Брандт щурился, ожидая подвоха.
- Нет-нет, - уточняя, подтверждал его догадку Мидюшко, - я не в смысле стиля. Я о языке как таковом. Очень уж длинный он у тебя. Ты можешь им, как корова, облизать собственную ноздрю. Недавно мы расстреляли четырех пацанов за распространение листовок. Храбрые сволочата. Не побоялись, что им могут пятки к затылку подтянуть, удрали от "бесплатной пищи" как раз из Восточной Пруссии. Вот в их листовках - настоящая правда про "комнату, постель, пищу".
- Так какого… ты хочешь! - матюкался болезненно ранимый Брандт. - Неужели писать то, что пишут в листовках?! Ты же первый повесишь меня.
- Повешу. Во имя фюрера, хотя он и порядочная дрянь… О чем твоя следующая статья? - решил не углублять темы Мидюшко.
Брандт опрокидывал в хмельную душу новую рюмку, как мышь, одними передними, грыз кислое яблоко. Душа отмякала, и он переставал обижаться. Наслаждаясь тем, что говорит, Александр Львович ответил:
- Тема навеяна Отто Бисмарком. По поводу Франко-Прусской войны он заметил: "В этой войне победил немецкий школьный учитель". Представляешь, какая глубокая мысль? Учитель дает знания, воспитывает юношество, и оно, став солдатом, одерживает победу над врагом. Так будет и на этой войне. Я назову статью: "Учитель снова побеждает".
Мидюшко опять не пощадил Брандта:
- Если так будет и в этой войне и снова победит школьный учитель, как ты собираешься утверждать, то наше дело швах. Тебе ли не знать, чему и как учили советских голодранцев. Кстати, и ты к этому руку приложил. Так что же вытекает из вашей с Бисмарком философии?
- Прохор Савватеевич, - трясся Брандт, из рюмки выплескивалось, - ты циник! В чью ты веришь победу?! Английский изучаешь. Может, твоя цель…
- Моя ближайшая цель - выжить, - таинственно улыбаясь, Мидюшко дружески обнял Александра Львовича, предложил: - Давай выпьем за успех твоих сочинений.
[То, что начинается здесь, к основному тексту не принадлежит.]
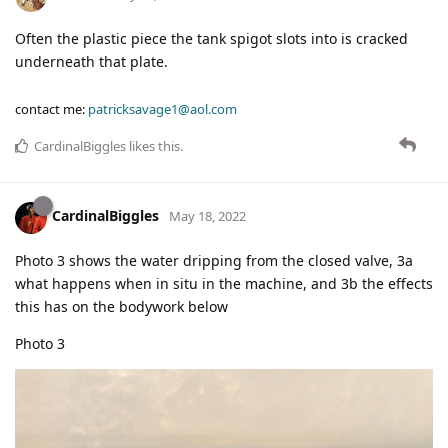
Often the plastic piece the tank spigot slots into is cracked
underneath that plate.
contact me:
patricksavage1@aol.com
CardinalBiggles
likes this
.
CardinalBiggles
May 18, 2022
Photo 3 shows the water dripping from the closed valve, 3a
what happens when in situ in the machine, and 3b the effects
this has on the bodywork below
Photo 3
Очередной номер "Нового пути" вышел 1 декабря. Ожидаемой статьи друга Мидюшко не обнаружил. Вместо нее вся третья страница, окантованная черной рамкой, обливалась слезами по убиенному Александру Львовичу.
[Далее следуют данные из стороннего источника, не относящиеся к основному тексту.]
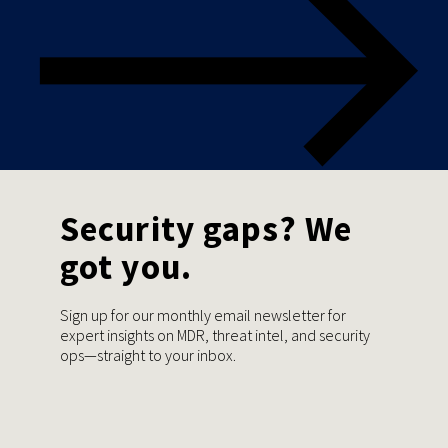
Security gaps? We
got you.
Sign up for our monthly email newsletter for
expert insights on MDR, threat intel, and security
ops—straight to your inbox.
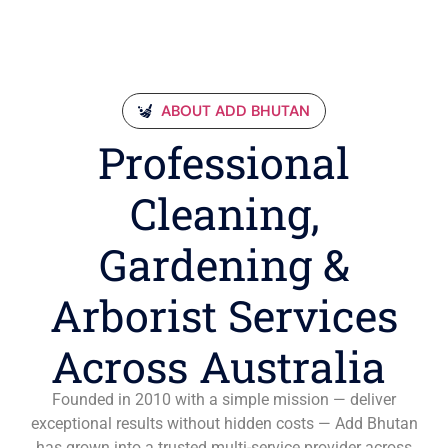
ABOUT ADD BHUTAN
Professional
Cleaning,
Gardening &
Arborist Services
Across Australia
Founded in 2010 with a simple mission — deliver
exceptional results without hidden costs — Add Bhutan
has grown into a trusted multi-service provider across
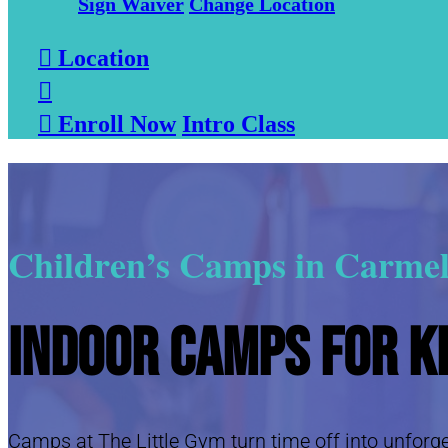
Sign Waiver
Change Location

Location


Enroll Now
Intro Class
Children’s Camps in Carmel
Indoor Camps for K
Camps at The Little Gym turn time off into unforget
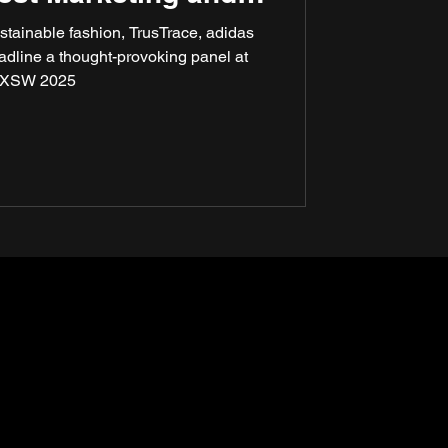
ty at SXSW 2025
stainable fashion, TrusTrace, adidas
eadline a thought-provoking panel at
XSW 2025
"От рук сталинских наймитов, - писал бургомистр В. Ф. Родько, - погиб выдающийся работник на ниве возрождения родины, интеллектуальный аристократ и человек большого сердца…"
Днями раньше, а точнее - 26 ноября, выпал пушистый, идеально белый снежок. Он нежно поскрипывал под толстыми подошвами ботинок, купленных Брандтом в Германии. Настроение было прекрасным. Александр Львович дружески кивнул патрульному полицейскому, охранявшему покой редакторского дома, пошагал вдоль Кленников. Тихо, пустынно. Он да патрульный. Нет, вон второй полицай. Конопатый, курносый. Снял варежку, снежинки на ладонь ловит. Еще один прохожий с утренней заботой на челе. Приостановился на едва наметившейся тропке, уступил дорогу идущему навстречу Брандту, но тут же окликнул: "Брандт!" Александр Львович обернулся, успел услышать еще два слова: "Тебя предупреждали" - и следом резкий грозовой разряд. Пуля угодила в "большое сердце интеллектуального аристократа".
Стрелял Михаил Стасенко. В его сторону, клацнув затвором, устремился полный отваги патрульный. С тропы, что ближе к забору, товарища подстраховал Петр Наудюнас. Опрометчивый полицейский кувыркнулся, обвалялся в снегу и затих. Конопатый, что ловил снежинки, трезвее оценил обстановку - сразу сиганул за угол. Стасенко и Наудюнас - через забор, где вооруженные гранатами их ждали еще двое из группы подстраховки: Сенька Матусевич и Женя Филимонов.